Week 3 Flashcards
Type I Hypersensitivity
- IgE mediated
- Onset within 1 hour
- Ie) anaphylaxis
Type II Hypersensitivity
- IgG/IgM or cytotoxic mediated
- Onset hours to days
- Ie) hemolytic anemia
Type III Hypersensitivity
- Immune complex mediated
- 1-3 weeks
- Ie) serum sickness or SLE
Type IV
- T cell mediated
- Onset days to weeks
- Ie) rash or SJS
Th 1 Cell-Mediated Allergens
- Contacted materials
- Plant leaves
- Industrial products made from plants
- Synthetic chemicals in industrial products
- Metals
IgE-Mediated Allergen
- Proteins
- Foods
- Plant pollens
- Drugs
- Insect products
- Mold spores
Atopic
- Genetic tendency to develop allergic disease
- Associated with heightened immune response to common allergens
- Inhaled/food allergens
- 1 atopic condition = more likely to develop another
Common Atopic Conditions
- Atopic asthma
- Allergic eczema
- Hay fever
Allergy March
- Natural history of atopic manifestation
- IgE antibody responses clinical symptoms persist over years/decades
- Spontaneously omit with age
First Exposure (Type I Reaction)
- Called sensitization
- Produce IgE Abs to the allergen
- Symptoms mild
Re-Exposure (Type I Reaction)
- Allergen binds IgE
- Activates mast cell
- Releases histamine & cytokines
- Allergic reaction - more severe reaction
First Exposure Process (Type I Reaction)
- Antigen presenting cell phagocytizes & processes antigen
- APC presents antigenic determinant to T cell
- IL-4 from T cell stimulates B cell
- B cell becomes plasma cell - secrete IgE
- IgE binds to mast cells, basophils, eosinophils
Upper Resp Tract Allergies
- Overproduction of mucus, sneezing, nasal congestion
- Rhinitis (hay fever)
Lower Resp Tract Allergies
- Bronchial smooth muscle contraction
- Asthma
Skin Allergen
- Local inflammation
- Urticaria - hives
Bloodstream Allergen
- Systemic inflammation
- Anaphylaxis
GI Allergen Ingestion
- Intestinal smooth muscle contraction - gastroenteritis (V/D)

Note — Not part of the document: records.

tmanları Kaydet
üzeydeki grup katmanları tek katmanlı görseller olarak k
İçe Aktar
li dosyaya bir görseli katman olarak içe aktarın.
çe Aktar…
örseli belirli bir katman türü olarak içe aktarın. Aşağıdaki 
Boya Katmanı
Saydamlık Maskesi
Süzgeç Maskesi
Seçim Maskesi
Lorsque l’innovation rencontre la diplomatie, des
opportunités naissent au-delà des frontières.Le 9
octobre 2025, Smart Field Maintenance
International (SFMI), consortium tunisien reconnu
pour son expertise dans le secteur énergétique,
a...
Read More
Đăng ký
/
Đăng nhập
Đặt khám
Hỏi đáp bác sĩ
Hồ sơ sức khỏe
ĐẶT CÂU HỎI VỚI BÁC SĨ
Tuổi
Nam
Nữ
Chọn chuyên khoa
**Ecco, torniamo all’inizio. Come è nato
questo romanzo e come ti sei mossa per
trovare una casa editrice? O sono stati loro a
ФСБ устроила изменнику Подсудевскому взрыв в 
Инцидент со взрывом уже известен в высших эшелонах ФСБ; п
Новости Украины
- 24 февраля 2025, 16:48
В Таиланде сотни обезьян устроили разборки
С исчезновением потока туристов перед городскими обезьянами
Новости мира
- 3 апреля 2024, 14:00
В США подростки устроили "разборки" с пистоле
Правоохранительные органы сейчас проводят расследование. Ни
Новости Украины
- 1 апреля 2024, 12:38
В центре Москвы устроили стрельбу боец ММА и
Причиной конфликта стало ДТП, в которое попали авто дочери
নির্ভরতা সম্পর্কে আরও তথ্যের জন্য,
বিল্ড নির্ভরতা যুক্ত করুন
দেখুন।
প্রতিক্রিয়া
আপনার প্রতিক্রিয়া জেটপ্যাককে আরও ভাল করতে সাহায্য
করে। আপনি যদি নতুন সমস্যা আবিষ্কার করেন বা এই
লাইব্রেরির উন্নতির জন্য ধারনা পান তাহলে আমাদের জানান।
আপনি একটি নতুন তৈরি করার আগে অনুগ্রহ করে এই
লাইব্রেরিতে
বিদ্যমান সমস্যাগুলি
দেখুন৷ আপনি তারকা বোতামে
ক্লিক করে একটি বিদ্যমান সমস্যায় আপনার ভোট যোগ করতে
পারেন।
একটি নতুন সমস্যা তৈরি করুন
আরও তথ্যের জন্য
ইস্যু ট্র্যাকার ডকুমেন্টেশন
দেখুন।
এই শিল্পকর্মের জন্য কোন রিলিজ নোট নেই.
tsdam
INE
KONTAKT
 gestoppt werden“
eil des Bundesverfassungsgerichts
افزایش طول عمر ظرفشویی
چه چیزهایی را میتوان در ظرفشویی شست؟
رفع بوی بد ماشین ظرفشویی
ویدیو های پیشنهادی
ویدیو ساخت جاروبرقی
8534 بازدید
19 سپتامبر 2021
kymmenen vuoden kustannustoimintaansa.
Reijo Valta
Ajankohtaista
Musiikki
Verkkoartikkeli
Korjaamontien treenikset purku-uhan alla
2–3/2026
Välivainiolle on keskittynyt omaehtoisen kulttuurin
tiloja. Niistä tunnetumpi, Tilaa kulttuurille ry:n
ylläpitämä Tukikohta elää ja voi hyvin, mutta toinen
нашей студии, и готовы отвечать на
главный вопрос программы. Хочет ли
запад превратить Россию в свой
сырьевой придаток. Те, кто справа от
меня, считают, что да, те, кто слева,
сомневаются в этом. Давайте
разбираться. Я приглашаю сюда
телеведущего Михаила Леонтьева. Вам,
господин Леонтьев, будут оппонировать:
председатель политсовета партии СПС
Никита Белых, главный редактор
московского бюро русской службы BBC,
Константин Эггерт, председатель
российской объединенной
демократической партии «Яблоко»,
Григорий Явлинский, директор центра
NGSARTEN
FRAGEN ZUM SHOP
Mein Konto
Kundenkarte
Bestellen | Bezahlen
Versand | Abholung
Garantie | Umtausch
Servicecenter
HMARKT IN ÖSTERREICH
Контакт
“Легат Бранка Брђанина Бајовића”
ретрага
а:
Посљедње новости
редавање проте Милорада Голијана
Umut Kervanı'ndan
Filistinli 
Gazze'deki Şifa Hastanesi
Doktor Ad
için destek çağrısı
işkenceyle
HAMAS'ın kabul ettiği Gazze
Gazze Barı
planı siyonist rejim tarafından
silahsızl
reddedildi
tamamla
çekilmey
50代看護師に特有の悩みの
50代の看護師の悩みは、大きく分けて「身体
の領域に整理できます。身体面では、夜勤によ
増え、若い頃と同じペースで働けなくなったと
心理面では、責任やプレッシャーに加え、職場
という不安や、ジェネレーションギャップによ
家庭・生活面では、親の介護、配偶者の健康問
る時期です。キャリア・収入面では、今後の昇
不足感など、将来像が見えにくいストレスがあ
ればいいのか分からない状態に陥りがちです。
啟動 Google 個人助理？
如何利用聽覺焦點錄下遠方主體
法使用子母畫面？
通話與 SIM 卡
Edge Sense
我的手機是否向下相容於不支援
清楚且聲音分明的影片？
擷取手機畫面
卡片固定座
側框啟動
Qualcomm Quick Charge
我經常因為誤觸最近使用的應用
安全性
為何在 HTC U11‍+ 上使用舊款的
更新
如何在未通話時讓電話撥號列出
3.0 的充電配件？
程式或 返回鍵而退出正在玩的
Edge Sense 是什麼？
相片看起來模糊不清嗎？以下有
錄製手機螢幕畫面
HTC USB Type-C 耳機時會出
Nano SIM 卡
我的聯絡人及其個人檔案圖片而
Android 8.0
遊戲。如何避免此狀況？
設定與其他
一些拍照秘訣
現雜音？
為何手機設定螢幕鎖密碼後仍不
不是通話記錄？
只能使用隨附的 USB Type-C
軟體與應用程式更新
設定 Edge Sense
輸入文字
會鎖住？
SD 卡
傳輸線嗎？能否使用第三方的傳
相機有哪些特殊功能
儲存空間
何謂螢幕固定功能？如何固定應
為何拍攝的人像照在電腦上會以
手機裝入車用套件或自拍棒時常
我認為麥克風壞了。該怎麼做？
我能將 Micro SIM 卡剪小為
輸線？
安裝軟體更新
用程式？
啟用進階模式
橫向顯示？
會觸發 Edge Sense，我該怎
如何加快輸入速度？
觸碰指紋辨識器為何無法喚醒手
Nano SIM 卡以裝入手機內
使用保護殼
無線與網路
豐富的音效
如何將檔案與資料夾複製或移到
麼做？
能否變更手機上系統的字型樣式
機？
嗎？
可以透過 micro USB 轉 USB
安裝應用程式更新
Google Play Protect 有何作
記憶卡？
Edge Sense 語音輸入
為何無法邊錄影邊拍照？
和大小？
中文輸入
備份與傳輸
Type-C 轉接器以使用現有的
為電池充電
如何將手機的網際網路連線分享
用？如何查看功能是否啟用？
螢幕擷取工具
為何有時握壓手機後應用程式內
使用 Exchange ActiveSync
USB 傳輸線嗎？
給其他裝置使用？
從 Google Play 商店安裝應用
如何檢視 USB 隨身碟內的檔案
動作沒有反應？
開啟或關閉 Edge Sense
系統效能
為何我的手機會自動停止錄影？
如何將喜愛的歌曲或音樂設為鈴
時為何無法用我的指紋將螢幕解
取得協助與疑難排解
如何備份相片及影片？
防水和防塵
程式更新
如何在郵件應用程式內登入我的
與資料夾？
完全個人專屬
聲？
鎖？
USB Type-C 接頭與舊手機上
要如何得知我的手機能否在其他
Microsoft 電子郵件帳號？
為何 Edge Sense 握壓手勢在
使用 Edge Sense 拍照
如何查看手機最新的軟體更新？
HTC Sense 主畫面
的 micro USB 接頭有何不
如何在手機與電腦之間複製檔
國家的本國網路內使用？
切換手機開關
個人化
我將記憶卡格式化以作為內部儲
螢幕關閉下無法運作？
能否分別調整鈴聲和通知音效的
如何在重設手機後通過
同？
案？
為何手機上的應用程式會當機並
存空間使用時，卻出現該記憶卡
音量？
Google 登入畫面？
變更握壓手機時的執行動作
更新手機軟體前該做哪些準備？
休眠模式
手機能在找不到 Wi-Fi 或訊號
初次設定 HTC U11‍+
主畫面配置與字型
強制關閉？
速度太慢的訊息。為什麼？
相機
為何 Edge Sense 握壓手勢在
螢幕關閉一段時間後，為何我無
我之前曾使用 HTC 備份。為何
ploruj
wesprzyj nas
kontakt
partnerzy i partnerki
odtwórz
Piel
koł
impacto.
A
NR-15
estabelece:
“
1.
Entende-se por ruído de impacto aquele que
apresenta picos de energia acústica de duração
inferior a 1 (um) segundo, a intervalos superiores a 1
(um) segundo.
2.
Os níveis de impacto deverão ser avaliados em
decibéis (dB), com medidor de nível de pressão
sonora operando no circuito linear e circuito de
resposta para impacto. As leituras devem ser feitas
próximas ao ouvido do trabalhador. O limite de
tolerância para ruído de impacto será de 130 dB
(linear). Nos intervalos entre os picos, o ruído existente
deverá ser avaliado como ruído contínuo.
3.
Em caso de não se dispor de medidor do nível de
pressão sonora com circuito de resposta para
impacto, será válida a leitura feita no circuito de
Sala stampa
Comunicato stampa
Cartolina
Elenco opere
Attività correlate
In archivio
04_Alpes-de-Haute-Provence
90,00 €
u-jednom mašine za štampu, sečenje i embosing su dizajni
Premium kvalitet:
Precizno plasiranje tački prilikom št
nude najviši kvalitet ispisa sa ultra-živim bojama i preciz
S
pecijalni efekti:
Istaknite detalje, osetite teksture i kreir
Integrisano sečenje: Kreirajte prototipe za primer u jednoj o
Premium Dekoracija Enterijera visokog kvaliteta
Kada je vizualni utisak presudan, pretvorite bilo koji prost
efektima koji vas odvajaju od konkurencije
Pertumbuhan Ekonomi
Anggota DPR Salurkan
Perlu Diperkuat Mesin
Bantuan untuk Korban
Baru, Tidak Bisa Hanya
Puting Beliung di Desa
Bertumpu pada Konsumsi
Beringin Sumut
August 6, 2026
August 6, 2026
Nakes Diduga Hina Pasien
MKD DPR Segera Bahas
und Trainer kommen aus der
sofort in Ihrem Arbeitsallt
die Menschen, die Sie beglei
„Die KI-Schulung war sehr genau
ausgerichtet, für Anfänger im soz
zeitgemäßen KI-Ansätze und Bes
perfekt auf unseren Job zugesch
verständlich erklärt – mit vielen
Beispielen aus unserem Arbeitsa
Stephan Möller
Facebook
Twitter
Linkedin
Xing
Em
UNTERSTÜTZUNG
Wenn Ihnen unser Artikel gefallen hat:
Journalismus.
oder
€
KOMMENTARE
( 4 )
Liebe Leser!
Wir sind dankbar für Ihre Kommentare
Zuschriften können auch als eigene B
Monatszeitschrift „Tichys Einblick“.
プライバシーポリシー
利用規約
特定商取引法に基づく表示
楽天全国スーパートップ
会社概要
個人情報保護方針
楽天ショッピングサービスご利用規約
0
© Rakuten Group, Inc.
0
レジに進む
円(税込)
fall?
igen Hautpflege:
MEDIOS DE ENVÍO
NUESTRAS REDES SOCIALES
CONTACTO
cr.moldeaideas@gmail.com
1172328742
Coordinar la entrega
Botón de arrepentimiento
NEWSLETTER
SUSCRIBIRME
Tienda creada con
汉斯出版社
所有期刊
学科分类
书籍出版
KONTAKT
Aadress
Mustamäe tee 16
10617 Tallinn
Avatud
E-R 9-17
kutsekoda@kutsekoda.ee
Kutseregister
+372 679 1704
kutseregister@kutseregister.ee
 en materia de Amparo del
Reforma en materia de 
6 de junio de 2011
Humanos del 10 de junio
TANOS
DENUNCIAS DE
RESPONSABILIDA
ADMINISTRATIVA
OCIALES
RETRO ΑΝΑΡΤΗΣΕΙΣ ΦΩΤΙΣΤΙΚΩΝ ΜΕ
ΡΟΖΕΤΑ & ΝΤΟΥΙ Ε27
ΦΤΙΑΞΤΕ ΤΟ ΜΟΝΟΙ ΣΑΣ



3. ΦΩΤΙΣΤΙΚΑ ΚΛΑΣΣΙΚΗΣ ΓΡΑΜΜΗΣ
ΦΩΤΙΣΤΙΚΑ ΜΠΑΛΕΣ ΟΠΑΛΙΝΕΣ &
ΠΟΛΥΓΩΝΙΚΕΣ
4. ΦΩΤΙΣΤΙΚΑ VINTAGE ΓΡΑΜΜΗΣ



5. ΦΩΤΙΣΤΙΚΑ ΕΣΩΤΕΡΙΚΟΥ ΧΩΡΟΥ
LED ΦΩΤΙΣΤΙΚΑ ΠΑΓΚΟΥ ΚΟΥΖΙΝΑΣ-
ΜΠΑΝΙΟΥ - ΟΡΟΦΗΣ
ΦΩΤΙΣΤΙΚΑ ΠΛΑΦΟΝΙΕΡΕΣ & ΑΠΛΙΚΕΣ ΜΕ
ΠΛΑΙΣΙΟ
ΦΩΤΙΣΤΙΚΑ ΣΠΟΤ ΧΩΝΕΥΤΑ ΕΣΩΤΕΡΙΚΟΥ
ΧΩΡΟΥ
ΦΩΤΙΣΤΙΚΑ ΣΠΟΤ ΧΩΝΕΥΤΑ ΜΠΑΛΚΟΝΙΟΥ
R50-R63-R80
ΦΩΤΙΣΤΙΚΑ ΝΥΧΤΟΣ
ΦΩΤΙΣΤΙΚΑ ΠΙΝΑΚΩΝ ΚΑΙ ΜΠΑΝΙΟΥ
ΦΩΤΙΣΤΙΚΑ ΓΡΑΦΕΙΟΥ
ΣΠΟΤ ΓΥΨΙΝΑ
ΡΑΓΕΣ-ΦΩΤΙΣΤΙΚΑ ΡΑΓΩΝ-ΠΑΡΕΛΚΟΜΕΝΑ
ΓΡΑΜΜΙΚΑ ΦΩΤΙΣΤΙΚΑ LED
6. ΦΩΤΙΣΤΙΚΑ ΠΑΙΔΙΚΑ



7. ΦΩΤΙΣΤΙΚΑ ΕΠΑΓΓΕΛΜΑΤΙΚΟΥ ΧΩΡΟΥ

- Systemic inflammation - allergen enters blood if it is rapidly absorbed - anaphylaxis
Anaphylaxis
- Medical emergency
- Life-threatening allergic reaction
- Injected directly into blood/rapid absorption
- Level of severity depends on level of previous sensitization
- Food allergies most common
Anaphylactic Shock
- Fast/slow HR
- Low BP
Epinephrine
- Temporary control of anaphylaxis
- Rapidly increased BP
- Causes vasoconstriction
Anaphylaxis Diagnosis
- Increased serum IgE levels
- Biopsy - GI related intolerances
- Skin prick/patch test
- Allergens show local inflammation at injection site when person is allergic
Desensitization Therapy
- Allergy shots - gradually increase dose
- Divert immune response from IgE tp IgG
- Different route of entry for allergen
- Long term treatment to decrease symptoms
Desensitization Risk
- Reactions possible
- Mild (local) few hours of injection
- Systemic reactions - 30 mins of injection
Type II Hypersensitivity Reaction
- Opsonization & phagocytosis
- Antibody dependent cellular cytotoxicity
- Complement activation
- Mediated by IgG or IgM antibodies
Cellular Cytotoxicity Process
IgG binds to surface antigen on infected cell NK then kill infected cell
Complement Activation Process
- IgG binds to complement
- Activating cell causing lysis
- Recruitment of neutrophils & monocytes
- Causing inflammation & tissue damage
Rh Factor
- Protein on red blood cells
- Inherited
- Most people Rh+
Rh Incompatibility
- Condition during pregnancy
- Rh+ father & Rh- mother
- Blood from baby (Rh+) crosses into blood stream from mom
- Mother creates Rh antibodies
- Antibodies don’t usually cause issues during 1st pregnancy
- More likely to cause problems in later pregnancies
- Rh antibodies cross placenta & damage fetal RBCs
- Leads to hemolytic anemia in baby
RohGAM Injection
- Given to pregnant women Rh-
- Immunoglobulin to prevent antibody formation against baby’s foreign antigen
Type III Hypersensitivity
- Immune complex mediated
- Mediated by formation insoluble antigen antibody complex
- Activate complement system
- Produce localized inflammation
- Produces damage when in contact in vessel lining/deposited in tissue
- Once deposited immune complexes illicit inflammatory response by activating complement
- Responsible for vasculitis, kidney damage
Type III Process
- Immune complexes deposited in wall of blood vessel
- Presence of immune complexes activates complement & attracts inflammatory cells (neutrophils)
- Enzymes release from neutrophils cause damage to endothelial cells from basement membrane
Post Streptococcal Glomerulonephritis
- Following streptococcal infection - group A (neptorgentic)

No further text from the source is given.